Required work:
Give only the number of lines in the following entries where "Jugendbeteiligung" appears.

START Extracted information

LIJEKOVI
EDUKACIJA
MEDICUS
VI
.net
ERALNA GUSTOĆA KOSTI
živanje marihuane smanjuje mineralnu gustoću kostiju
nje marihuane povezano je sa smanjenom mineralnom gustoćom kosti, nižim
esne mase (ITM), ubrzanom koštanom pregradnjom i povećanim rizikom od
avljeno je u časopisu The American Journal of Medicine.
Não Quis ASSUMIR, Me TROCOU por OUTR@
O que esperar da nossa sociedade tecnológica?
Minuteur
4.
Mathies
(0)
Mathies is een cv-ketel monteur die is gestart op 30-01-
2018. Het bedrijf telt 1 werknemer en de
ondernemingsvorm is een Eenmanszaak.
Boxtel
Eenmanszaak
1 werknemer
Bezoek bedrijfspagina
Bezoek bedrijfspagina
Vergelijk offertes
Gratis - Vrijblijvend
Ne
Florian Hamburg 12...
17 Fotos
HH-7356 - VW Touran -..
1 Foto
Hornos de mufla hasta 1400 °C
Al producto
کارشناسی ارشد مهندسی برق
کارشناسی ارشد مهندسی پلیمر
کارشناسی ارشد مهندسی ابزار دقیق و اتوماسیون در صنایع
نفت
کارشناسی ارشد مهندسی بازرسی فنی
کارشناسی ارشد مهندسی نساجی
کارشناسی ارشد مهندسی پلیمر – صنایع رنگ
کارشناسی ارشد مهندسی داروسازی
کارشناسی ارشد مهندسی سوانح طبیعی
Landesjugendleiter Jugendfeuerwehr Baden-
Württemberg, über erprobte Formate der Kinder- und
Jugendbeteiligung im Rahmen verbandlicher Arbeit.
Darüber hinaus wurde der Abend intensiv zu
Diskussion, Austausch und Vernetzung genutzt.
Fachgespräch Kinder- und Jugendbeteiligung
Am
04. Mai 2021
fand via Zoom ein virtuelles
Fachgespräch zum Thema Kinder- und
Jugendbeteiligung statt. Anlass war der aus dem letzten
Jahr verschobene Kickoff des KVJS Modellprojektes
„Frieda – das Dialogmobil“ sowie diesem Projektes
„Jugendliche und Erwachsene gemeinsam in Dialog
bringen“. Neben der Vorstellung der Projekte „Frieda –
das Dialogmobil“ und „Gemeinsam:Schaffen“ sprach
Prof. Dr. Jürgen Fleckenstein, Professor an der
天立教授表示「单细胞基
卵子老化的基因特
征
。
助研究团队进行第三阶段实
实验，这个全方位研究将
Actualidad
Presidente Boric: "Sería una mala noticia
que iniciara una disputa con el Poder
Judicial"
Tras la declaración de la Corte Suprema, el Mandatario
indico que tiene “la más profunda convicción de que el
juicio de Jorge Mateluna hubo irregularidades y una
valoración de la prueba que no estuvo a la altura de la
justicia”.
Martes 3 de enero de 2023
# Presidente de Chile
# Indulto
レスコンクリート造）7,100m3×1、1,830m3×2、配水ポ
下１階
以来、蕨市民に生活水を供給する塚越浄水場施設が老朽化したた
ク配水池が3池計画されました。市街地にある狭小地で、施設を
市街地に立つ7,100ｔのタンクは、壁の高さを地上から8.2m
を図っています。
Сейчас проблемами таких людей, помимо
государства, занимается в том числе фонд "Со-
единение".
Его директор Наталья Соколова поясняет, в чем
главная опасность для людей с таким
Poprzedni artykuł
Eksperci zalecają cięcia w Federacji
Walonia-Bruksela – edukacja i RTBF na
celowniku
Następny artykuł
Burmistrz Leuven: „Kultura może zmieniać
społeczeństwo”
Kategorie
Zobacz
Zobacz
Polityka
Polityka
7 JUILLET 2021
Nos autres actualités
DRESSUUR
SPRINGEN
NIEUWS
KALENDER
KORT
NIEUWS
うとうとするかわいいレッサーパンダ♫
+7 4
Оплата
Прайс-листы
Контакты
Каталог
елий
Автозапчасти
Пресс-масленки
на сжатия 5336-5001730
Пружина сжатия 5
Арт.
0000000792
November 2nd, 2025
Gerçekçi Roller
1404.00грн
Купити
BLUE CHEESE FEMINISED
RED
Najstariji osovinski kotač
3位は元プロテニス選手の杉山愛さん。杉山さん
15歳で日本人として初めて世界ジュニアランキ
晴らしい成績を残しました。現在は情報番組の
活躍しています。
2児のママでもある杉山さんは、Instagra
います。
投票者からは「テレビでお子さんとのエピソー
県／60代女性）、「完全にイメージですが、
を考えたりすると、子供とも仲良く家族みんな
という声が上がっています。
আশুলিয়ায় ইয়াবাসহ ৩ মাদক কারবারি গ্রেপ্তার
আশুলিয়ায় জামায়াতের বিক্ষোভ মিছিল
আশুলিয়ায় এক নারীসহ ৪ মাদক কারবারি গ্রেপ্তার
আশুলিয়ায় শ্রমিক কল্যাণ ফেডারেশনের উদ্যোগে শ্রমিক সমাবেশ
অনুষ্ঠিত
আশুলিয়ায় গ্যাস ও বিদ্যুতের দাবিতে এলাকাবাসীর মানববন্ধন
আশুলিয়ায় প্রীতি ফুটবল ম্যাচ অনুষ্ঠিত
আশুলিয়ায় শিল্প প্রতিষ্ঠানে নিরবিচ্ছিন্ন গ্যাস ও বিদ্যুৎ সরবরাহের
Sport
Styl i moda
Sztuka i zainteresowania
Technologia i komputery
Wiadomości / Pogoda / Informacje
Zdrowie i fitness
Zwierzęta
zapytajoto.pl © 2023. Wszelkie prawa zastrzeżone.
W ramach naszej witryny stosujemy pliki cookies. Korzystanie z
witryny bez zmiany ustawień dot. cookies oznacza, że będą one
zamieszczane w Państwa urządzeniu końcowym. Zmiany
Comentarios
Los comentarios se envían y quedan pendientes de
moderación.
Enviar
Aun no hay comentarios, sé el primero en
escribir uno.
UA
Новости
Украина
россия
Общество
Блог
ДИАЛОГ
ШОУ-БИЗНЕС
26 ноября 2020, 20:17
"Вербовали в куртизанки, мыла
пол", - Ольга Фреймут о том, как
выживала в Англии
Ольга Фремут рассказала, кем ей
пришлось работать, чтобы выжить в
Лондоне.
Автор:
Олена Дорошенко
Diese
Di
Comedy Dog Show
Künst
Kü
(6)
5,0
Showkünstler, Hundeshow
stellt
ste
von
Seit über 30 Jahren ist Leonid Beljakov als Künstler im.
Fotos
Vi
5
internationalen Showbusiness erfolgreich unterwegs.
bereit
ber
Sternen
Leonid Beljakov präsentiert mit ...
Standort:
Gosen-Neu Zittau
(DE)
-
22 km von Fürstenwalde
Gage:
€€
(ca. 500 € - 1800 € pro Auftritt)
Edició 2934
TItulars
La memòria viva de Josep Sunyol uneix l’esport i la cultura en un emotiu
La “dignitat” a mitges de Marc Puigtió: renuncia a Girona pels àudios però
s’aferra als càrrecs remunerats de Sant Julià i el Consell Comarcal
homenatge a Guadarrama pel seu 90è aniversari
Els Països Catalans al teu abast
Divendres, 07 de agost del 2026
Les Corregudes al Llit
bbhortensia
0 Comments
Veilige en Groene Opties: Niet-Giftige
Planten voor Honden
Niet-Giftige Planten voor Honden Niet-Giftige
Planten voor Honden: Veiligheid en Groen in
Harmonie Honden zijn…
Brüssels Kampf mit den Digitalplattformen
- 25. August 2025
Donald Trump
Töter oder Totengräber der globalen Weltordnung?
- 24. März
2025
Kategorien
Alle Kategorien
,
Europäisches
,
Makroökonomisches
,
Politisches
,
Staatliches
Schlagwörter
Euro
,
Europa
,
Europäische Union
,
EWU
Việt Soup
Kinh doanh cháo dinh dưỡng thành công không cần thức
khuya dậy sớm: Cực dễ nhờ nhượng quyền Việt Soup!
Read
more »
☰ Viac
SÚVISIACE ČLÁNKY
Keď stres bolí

END Extracted information

Output for this task:
3